Fake ‘fake news’ versus real fake news
By Varghese K. George
Spreading ‘fake news’ is something that he has been accused of all along, but President Donald Trump is proving that two can play at that game. It was he who propagated the textbook example of fake news, that Barack Obama was not born in the U.S., but over the last five months, he has turned the table on his critics with considerable success. “Fake news,” he routinely responds to any news that questions or exposes his administration. “Sorry folks, but if I would have relied on the Fake News of CNN, NBC, ABC, CBS, washpost or nytimes, I would have had ZERO chance winning WH,” he said this week after outlets roasted him for disparaging the Mayor of London following the terror attack in the city.

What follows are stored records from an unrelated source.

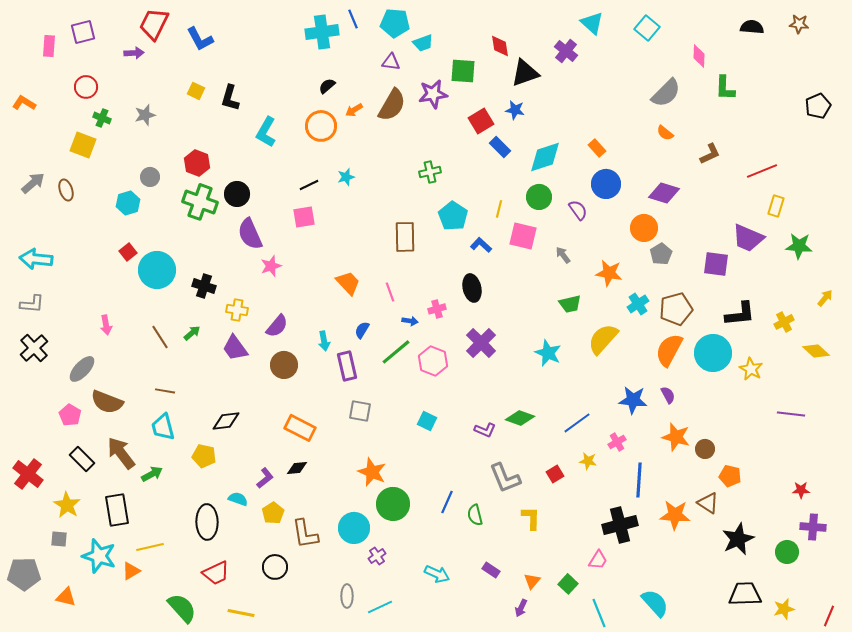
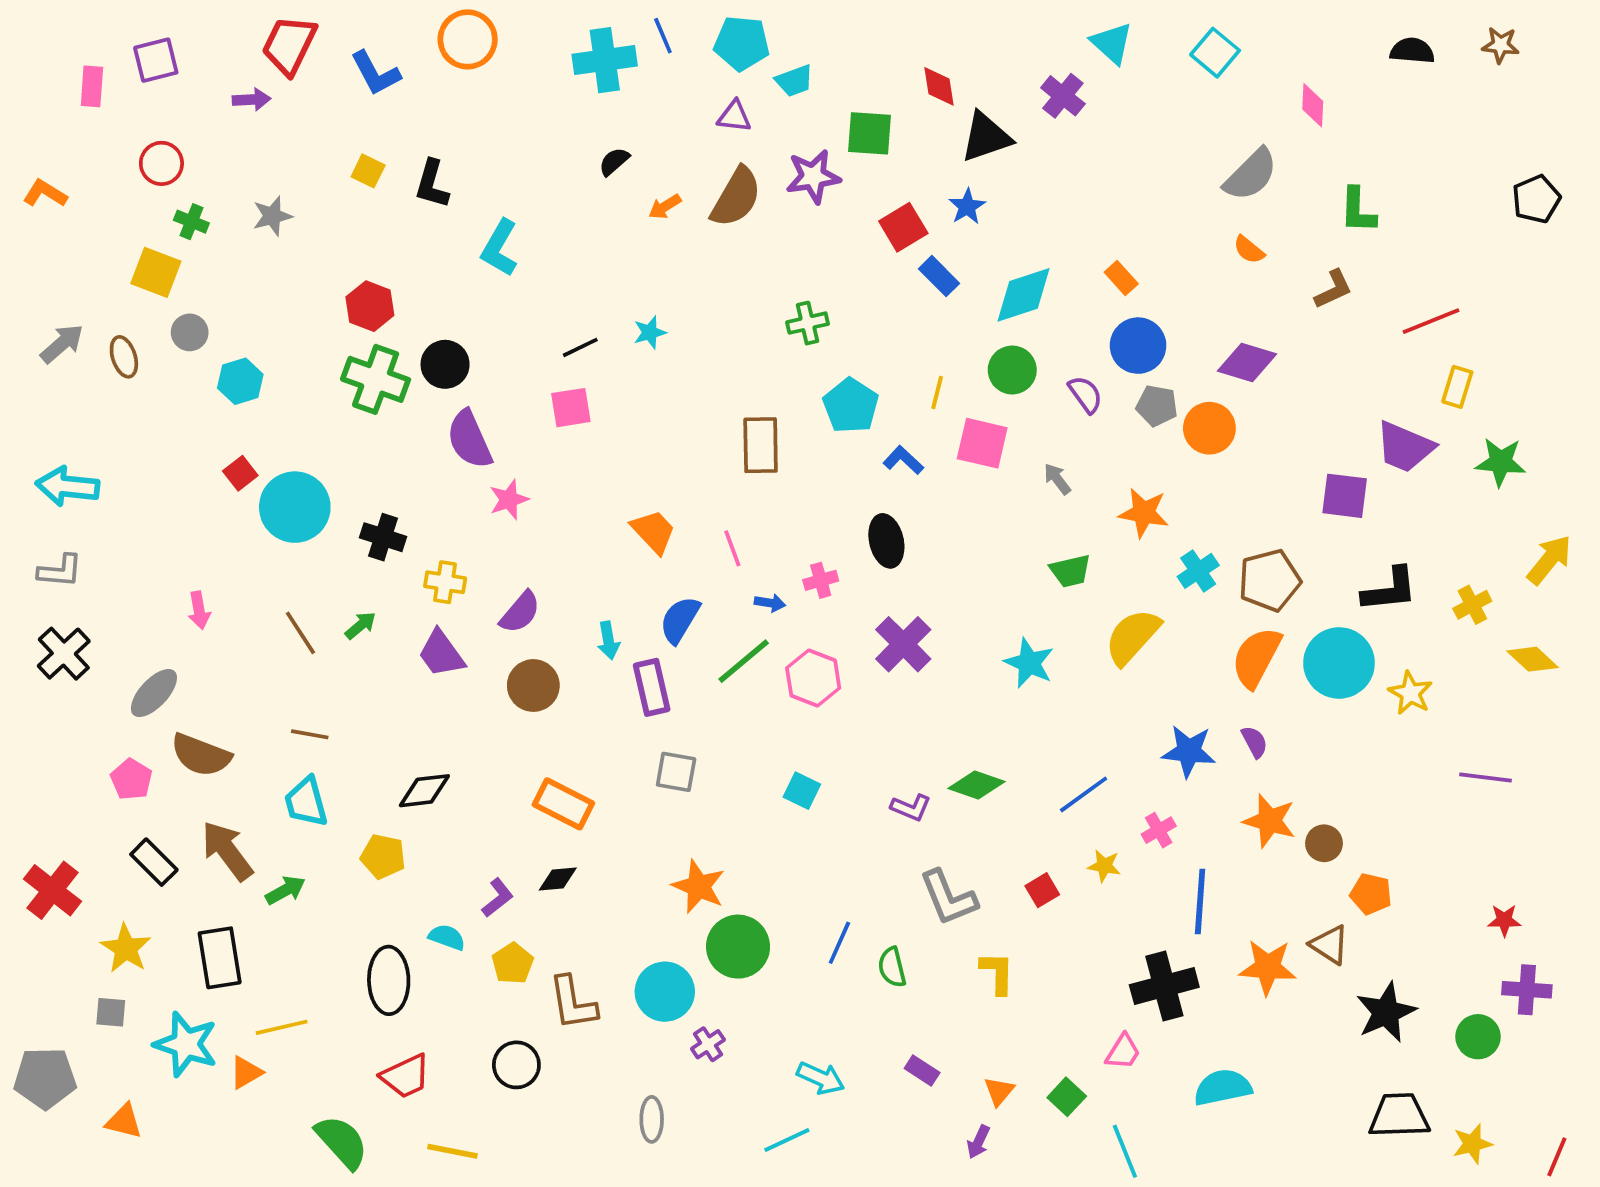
green L-shape: (725, 88) -> (1358, 210), moved
blue star: (515, 110) -> (967, 207), turned 30
orange circle: (321, 126) -> (468, 39), moved
gray circle: (150, 177) -> (190, 332), moved
gray pentagon: (661, 254) -> (1157, 406), moved, turned -30
yellow arrow: (825, 298) -> (1549, 560), size x1.6
blue semicircle: (362, 330) -> (680, 620), size x1.5
cyan semicircle: (655, 603) -> (1223, 1087), moved, turned -60
cyan line: (380, 607) -> (787, 1140), moved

Press Secretary Sean Spicer accused reporters of spreading “fake news”, leading to a furious exchange between them last week. “Can you give an example of fake news,” he was challenged. “Sure,” replied Spicer. “…the President was having a great discussion at the G-7 and somebody from the BBC and ultimately an incoming reporter for the New York Times , tweeted that the President was being rude by disrespecting the Italian Prime Minister when, in fact, you all… watch the President with that one earpiece.” The context: The BBC’s James Landale, who was covering Mr. Trump’s Europe tour, could not spot the small headphone that the President was wearing and tweeted: “A short clip that sums up this G-7 summit: look who has chosen not to hear a translation of his Italian host’s speech.”
Several other journalists retweeted it. After Mr. Spicer countered him on Twitter, Mr. Landale corrected himself on Twitter. Reporters told Mr. Spicer they might make mistake and demanded more examples. “I didn’t come here with a list of things!” Mr. Spicer said, before abruptly ending the briefing. Critics are accusing the President of pushing fake news. “The $110 billion arms deal to Saudi Arabia is fake news,” said the title of an article written by Brookings scholar Bruce Riedel on the much hyped deal that Mr. Trump inked during his visit to Riyadh.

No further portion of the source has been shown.